Era a hora de quebrar barreiras. Momento que entrou ao palco a banda Malta. Vencedora de um reality show global e vivendo um novo momento com vocalista Luana Camarah (ex-Turnê), o quarteto, composto por Thor Moraes (guitarra), Diego Lopes (baixo), Adriano Daga (bateria) e o guitarrista convidado Helton Fagundes e Silva optou por fazer um set seguro. Músicas próprias como “Igual a Ninguém” e a certeira “Indestrutível”, que mostra bem a nova fase da banda, foram mescladas a covers, que foram de AC/DC a Rage Against the Machine, que agradaram a galera. Só penso que, com a exposição que possuem, deveriam ter investido mais nos próprios sons.
Já anoitecia e às 18h45 era a hora do Krisiun. É incrível a regularidade do trio Alex Camargo (vocal e baixo), Moyses Kolesne (guitarra) e Max Kolesne (bateria), pois eles não fazem show meia boca. Sorte dos fãs e das pessoas que tem a sorte de assisti-los. Outra coisa que chama a atenção é evolução musical dos caras. Sem fugir das raízes do death metal, eles botaram uma cara própria nas canções, fugindo das armadilhas do estilo. Com isso fomos brindados com músicas coesas, brutais e trabalhadas como “Combustion Inferno”, “Vicious Wrath”, “Blood of Lions” (que riffs são esses!), “Kings of Killing” e “Ace of Spades” (Motörhead).

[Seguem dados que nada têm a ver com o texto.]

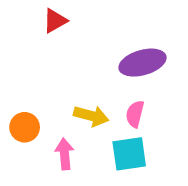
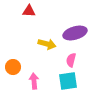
red triangle: (55, 21) -> (29, 11), turned 32
yellow arrow: (91, 116) -> (47, 44), moved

Da brutalidade para a irreverência. Essa foi a transição do death metal do Krisiun para o punk/pop do Supla. Com uma banda afiadíssima composta por Bruno Luiz (Stormsons, Command6, Doctor Pheabes), Henrique Baboom (Stormsons) e Ed Avian (bateria, Tales From The Porn), o Papito fez a festa com a galera com sons de toda sua carreira. Desde “Garota de Berlim” até versões pessoais para “Pet Semetery” (Ramones) e “Imagine” (John Lennon), tudo com o aval do público, que se divertiu a cada canção. Dois momentos especiais para este que escreve essas linhas ficaram por conta de “Encoleirado” e “Trip Scene”, essa última do ótimo projeto Psycho 69, lançado na década de 1990. Enfim, um show para elevar a carga de adrenalina.

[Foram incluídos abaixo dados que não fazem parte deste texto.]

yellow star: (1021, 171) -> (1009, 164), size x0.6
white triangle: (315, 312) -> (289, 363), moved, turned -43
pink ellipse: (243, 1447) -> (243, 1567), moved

Infelizmente, o que deveria ser aquele encerramento em alta teve um leve ar de decepção. Com início às 20h50, Andre Matos, acompanhado de seus fiéis escudeiros Hugo Mariutti (guitarra), Bruno Ladislau (baixo) e Rodrigo Silveira (bateria) fizeram um set que abrangeu a carreira do vocalista. Como a abertura veio “Nothing to Say” (Angra), mas o que se viu foi um som muito ruim e um cantor pouco inspirado, em especial para aqueles que acompanham sua carreira desde os tempos do Viper. O set de uma hora contou com as clássicas “I Will Return” e “Distant Thunder”, dos seus tempos de Shaman, além da bela “Lisbon”, do seu último trabalho com o Angra, “Fireworks”. Mesmo com todos esses percalços, Matos foi muito simpático com o público, além de ter uma banda classe A, principalmente o guitarrista Hugo Mariutti, que pode figurar tranquilamente entre os melhores do estilo no país. “Carry On”, também do Angra, encerrou a quinta edição do Rock Na Praça que, mesmo com esse percalço do som em algumas apresentações, faz por merecer uma continuidade, além de mostrar a galera os valores da cena, fazer com que esses mesmos fãs prestigiem os eventos underground em bares e casas de eventos.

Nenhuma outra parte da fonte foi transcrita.